Analyses

Risques émergents : catalyseurs de l’innovation ? Les enseignements du INNN 2024

Alexandre Pengloan

Rédigé par Alexandre Pengloan
le 07 novembre 2024 - 8 minutes

Promesses tenues ! Pour sa 3e édition sur la place du Donjon à Niort, l’organisation du INNN s’est encore surpassée cette année, pour nous offrir une plongée de deux jours dans le bain de l’innovation. Une session extrêmement riche, qui va contribuer à sanctuariser l’événement comme un incontournable en France – et même en Europe, avec un public de plus en plus cosmopolite – dans le secteur.

A l’affiche cette année, impossible de manquer les risques émergents. ‘Chaud devant’, ‘Cyber Punk’, ‘Future of work’ étaient les grands thèmes d’un salon qui, en nous immergeant dans les enjeux présents, nous a aussi incité à accélérer la réflexion sur un futur qui s’annonce rempli de défis.

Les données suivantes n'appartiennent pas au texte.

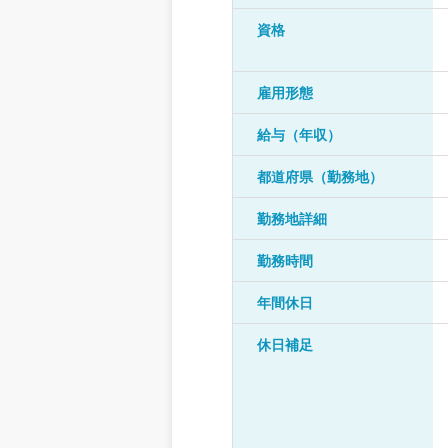
資格
雇用形態
給与（年収）
都道府県（勤務地）
勤務地詳細
勤務時間
年間休日
休日補足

Une chose est sûre, le secteur est plus que jamais mobilisé et déterminé à remplir sa mission. Il doit cependant pour y parvenir se réinventer, et l’idée s’impose qu’il trouvera une grande partie des réponses dans le collectif et l’innovation.

Un nouveau paysage de risques émergents… et même installés !

Jamais le paysage des risques n’a évolué aussi rapidement. Cette célérité épouse la vitesse du progrès humain, dont la face sombre fait jaillir des menaces nouvelles et inquiétantes. Nouvelles, plus tant que cela pour certaines, d’ailleurs. Le climat et les cyberattaques s’imposent en effet désormais comme des préoccupations quotidiennes de nos sociétés modernes.

En parallèle, la fragilité géopolitique, les mobilités nouvelles ou l’essor de l’IA générative, avec ses dérives potentielles, ajoutent une complexité accrue pour les assureurs. Une conjoncture qui les oblige aujourd’hui de prendre en compte une foule de paramètre pour s’adapter à cette polycrise globale. Et c’est tout sauf évident !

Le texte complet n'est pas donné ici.